Don't Forget the Memory Walk--Jude 17-18

But you must remember, beloved, the predictions of the apostles of our Lord Jesus Christ. They said to you, ‘In the last time there will be scoffers,following their own ungodly passions.’

Technology is not all good. What type of “technology” I am speaking of today is actually something that was invented in the mid 1400’s—the printing press. Now, by no means am I decrying the use of books or written words. Look in my library, I love books. In fact that which you are reading right now is written word. So, technology is good. But it also has a few negative consequences. The one of which I speak today is our neglect and loss of memorization. One commentator sites a statistic that says on a given Sunday the congregation will only remember 30 percent of what a pastor said only a few hours later. That retention dwindles to 5 percent by the end of next week.[1] We retain facts for immediate use and then discard them once they are no longer useful and we replace them with newer information.
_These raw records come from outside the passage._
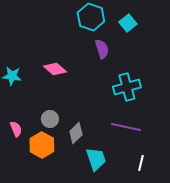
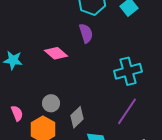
purple semicircle: (102, 49) -> (86, 33), moved
purple line: (126, 127) -> (127, 111), turned -68

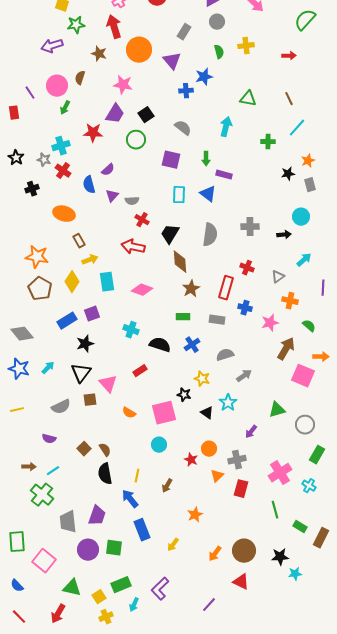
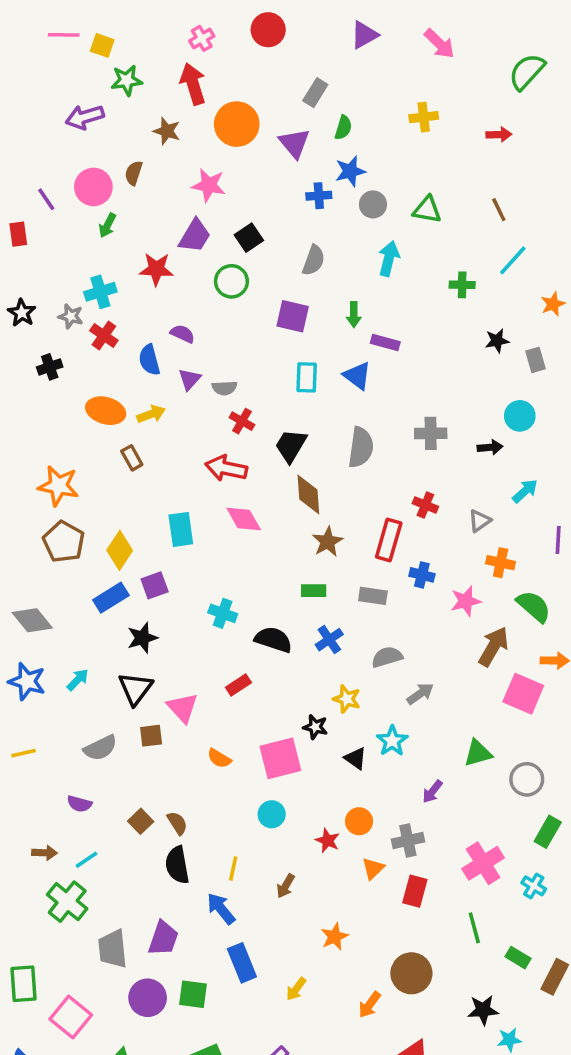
gray circle: (217, 22) -> (373, 204), moved
green semicircle: (219, 52) -> (343, 128), moved, turned 32
gray semicircle: (183, 128) -> (314, 260), turned 72
orange star: (308, 161) -> (553, 304), moved
purple semicircle: (108, 170) -> (183, 334), turned -112
yellow arrow: (90, 260) -> (151, 414), moved
yellow diamond: (72, 282) -> (120, 550), moved
pink diamond: (142, 290) -> (244, 519), moved, turned 40
green semicircle: (309, 326) -> (534, 606), size x1.5
brown circle: (244, 551) -> (411, 973), moved

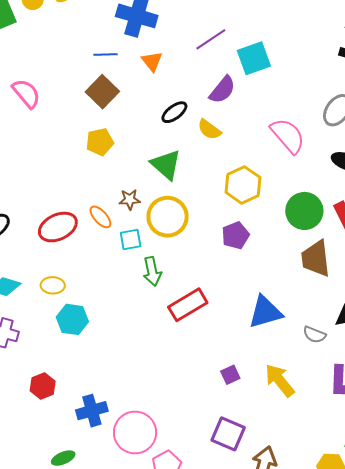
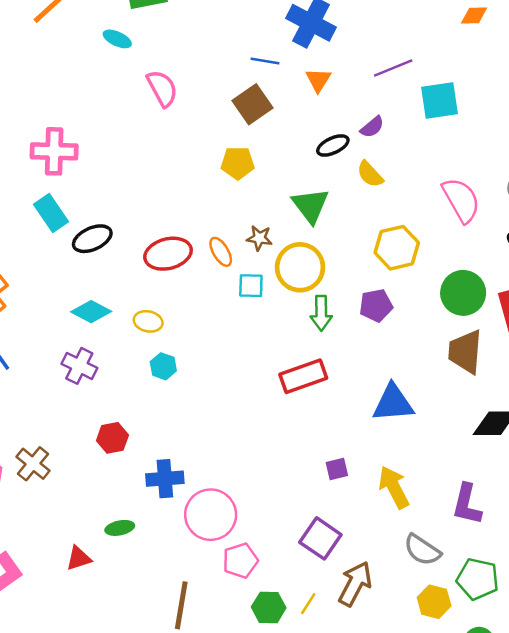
purple semicircle: (222, 90) -> (372, 127), moved, size x0.7
green arrow: (152, 271) -> (321, 313), moved
cyan hexagon: (72, 319) -> (163, 366), size x0.7
gray semicircle: (314, 335) -> (422, 550), moved, size x1.4

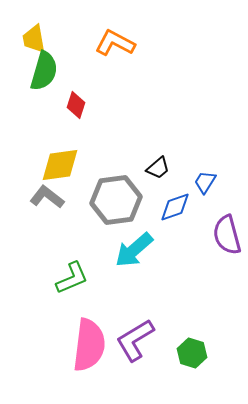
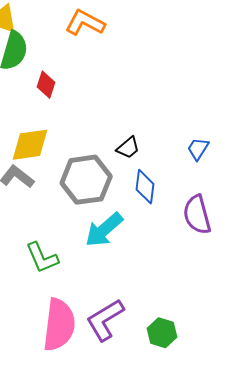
blue trapezoid: (205, 182) -> (198, 149), moved
blue diamond: (175, 207) -> (145, 187), turned -64
green L-shape: (72, 278) -> (42, 258), turned 90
Compare this lack of memorization to the Psalmist and to what Jude says to us this morning. David (more than likely) said in Psalm 119:11, “I have stored up your word in my heart, that I might not sin against you.” The sword that David wielded against sin was the sword of God’s Word hidden in His heart. Jude exhorts his beloved friends to remember the teachings of the apostles to combat the heresy of the “scoffers”. They more than likely had no written word. They had no Bible they could turn to. They couldn’t go to Romans 8:1 to tell them they were no longer condemned. All they had was a memorization of the Old Testament scriptures and remember what the apostles and Jesus himself had taught.
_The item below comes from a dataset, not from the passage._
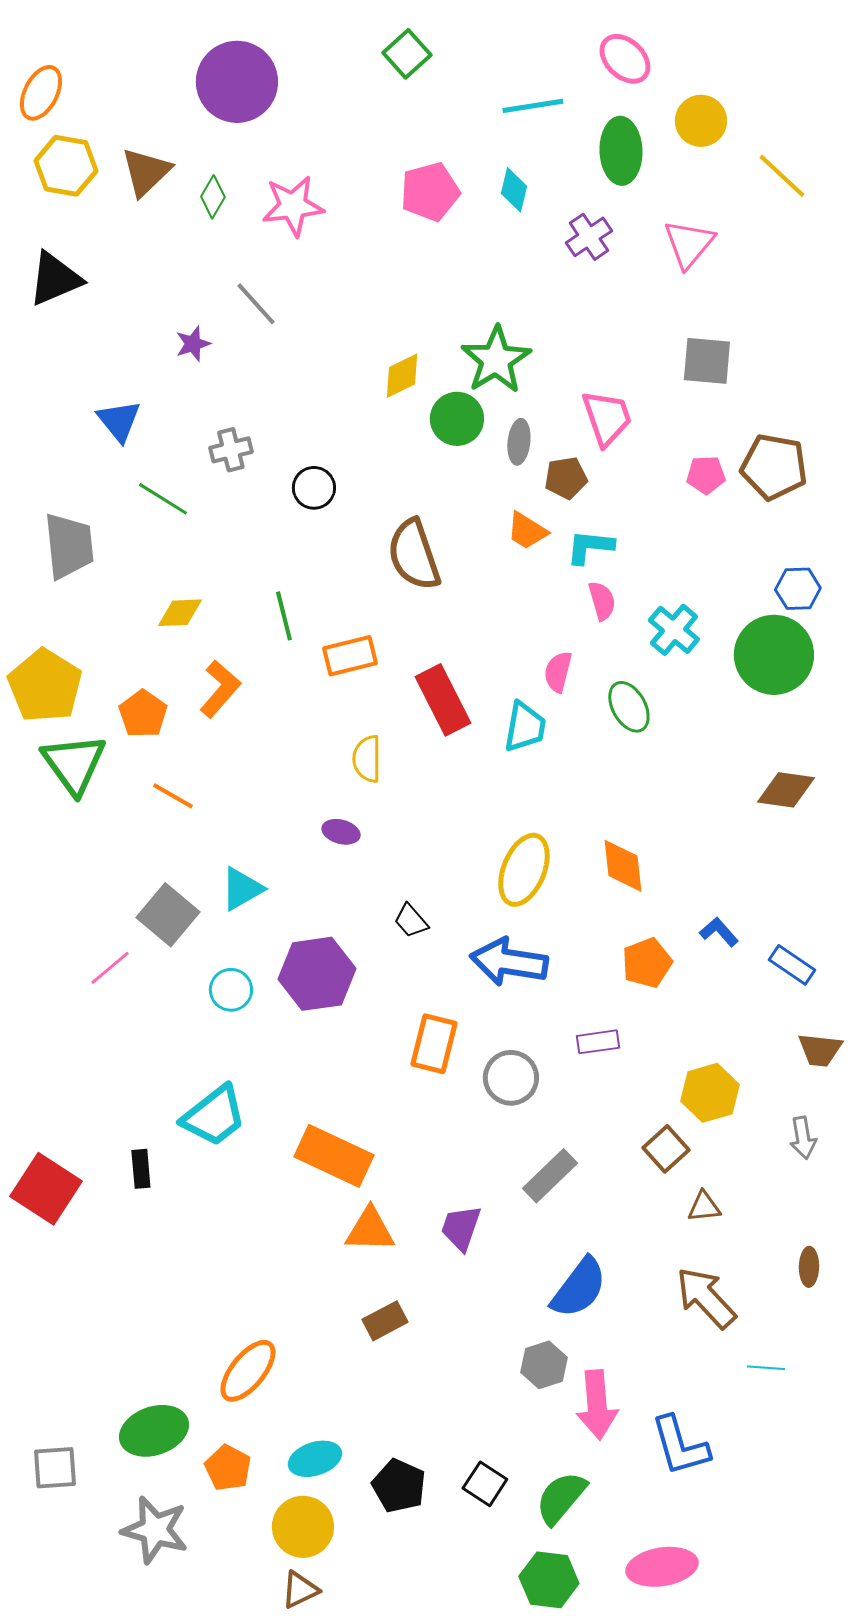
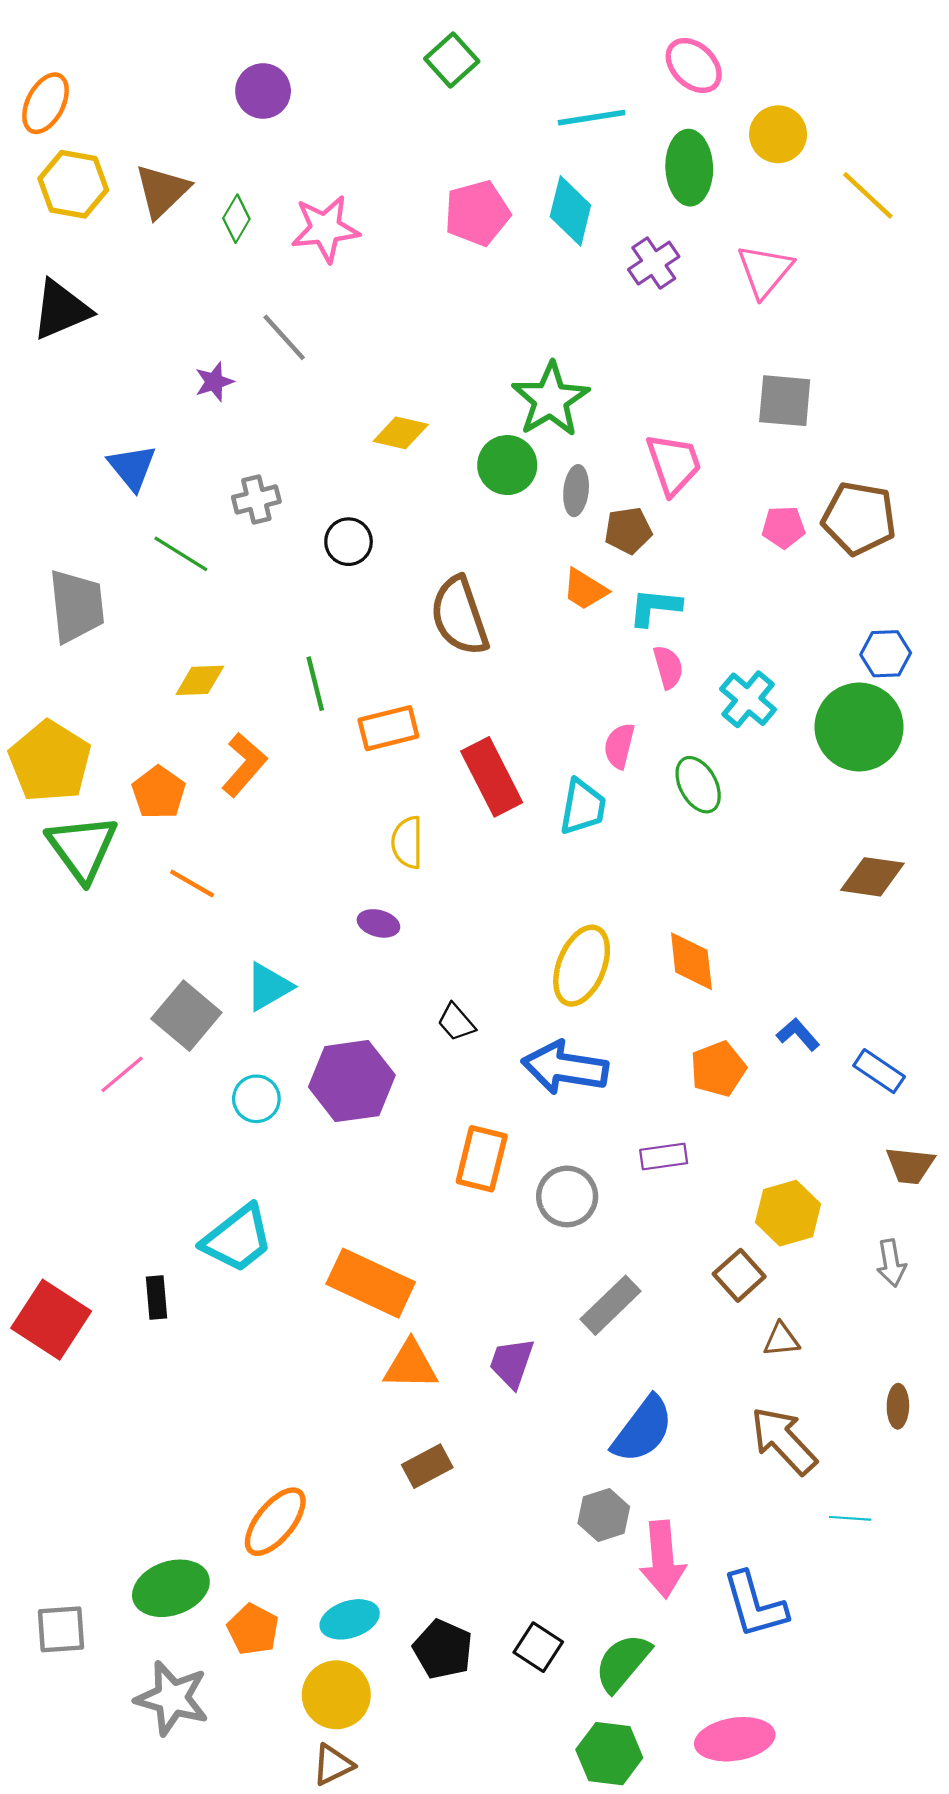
purple circle: (237, 82) -> (263, 91), size x0.6
cyan diamond: (514, 190) -> (570, 211), size x1.4
yellow diamond: (402, 376) -> (401, 433), moved, turned 39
So, what importance does this have for us today who have the blessing of the written word? I think we can find our answer to that question by probing our hearts with another question. If all of our Bibles were destroyed in America how much of God’s Word would you still have? What if the prophecy of Amos came true in our land, “Behold, the days are coming, declares the Lord God, when I will send a famine on the land—not a famine of bread, nor a thirst for water, but of hearing the words of the Lord.” (Amos 8:11). Now, granted Amos is talking about a famine of hearing God’s Word and we are speaking of not being able to read God’s Word, but the principle remains. If there were a famine in our land of the Word how much would you retain? If you could not find a Bible or a preacher would you remember more movie quotes or Bible verses? Brothers and sisters I will be the first to confess that my Bible memorization is weak and it is to my shame. What else do we have to do battle with the flesh and rulers of darkness than the mighty Word of God? How arrogant of us to think that we can win any battles when we are fighting the great adversary with a sword no bigger than a pencil!
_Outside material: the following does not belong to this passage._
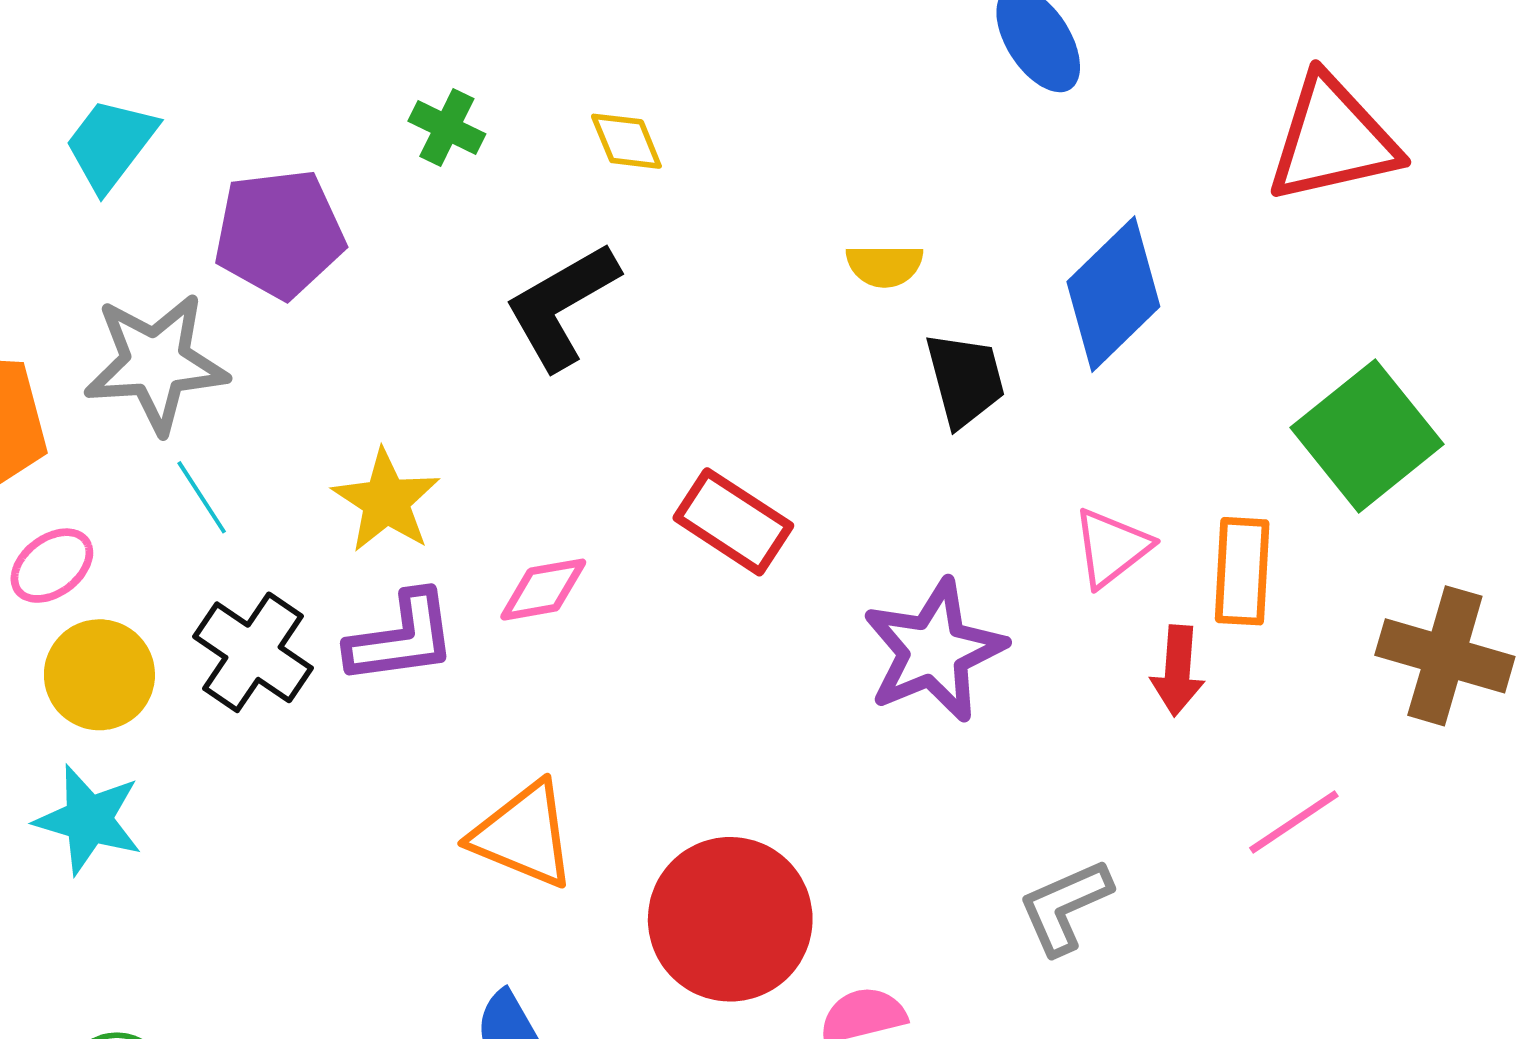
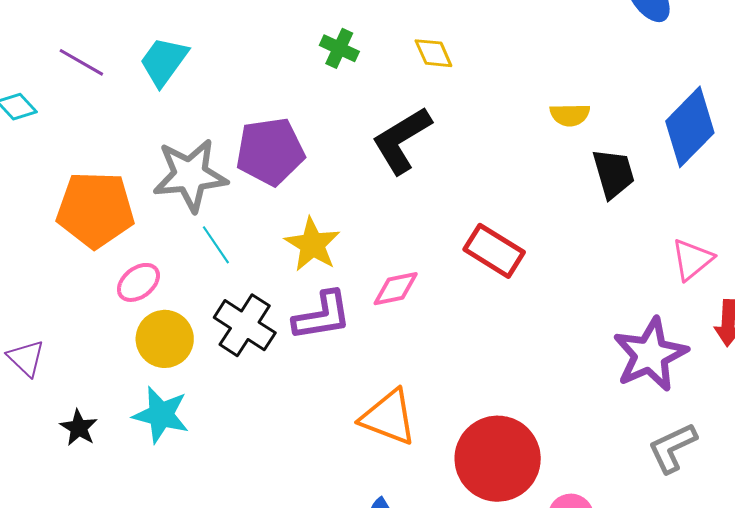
purple pentagon: (279, 234) -> (270, 151), moved
purple star: (934, 651) -> (650, 355), moved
Let us hear what Jude is saying and REMEMBER! Let the Word sink deep and be like David and hide the precious Word of God in our hearts. To exhort you in this we will have a bible verse to memorize every week on the sidebar of this website.

Also, you might be wondering about the strange title. As an aside I will explain but keep in mind that I mean no offense and some might think I am joking about something that is not funny. Every year our church holds a memory walk for those who have Alzheimers. It is a great thing and I think anything we can do to help this cause is wonderful and needed, Alzheimers is horrible. However, I also find humor in ways I maybe should not. Each week when it is announced when the memory walk will be I turn to my wife and say, "Don't let me forget that". And then when the event rolls around and I do not attend I tell my wife--"I can't believe I forgot about that". Not funny, I know...but that's where the weird title comes from.

[1] Hendriksen, William. Commentary on 1 & 2 Peter and Jude. Taken from
Hendriksen does not cite his source.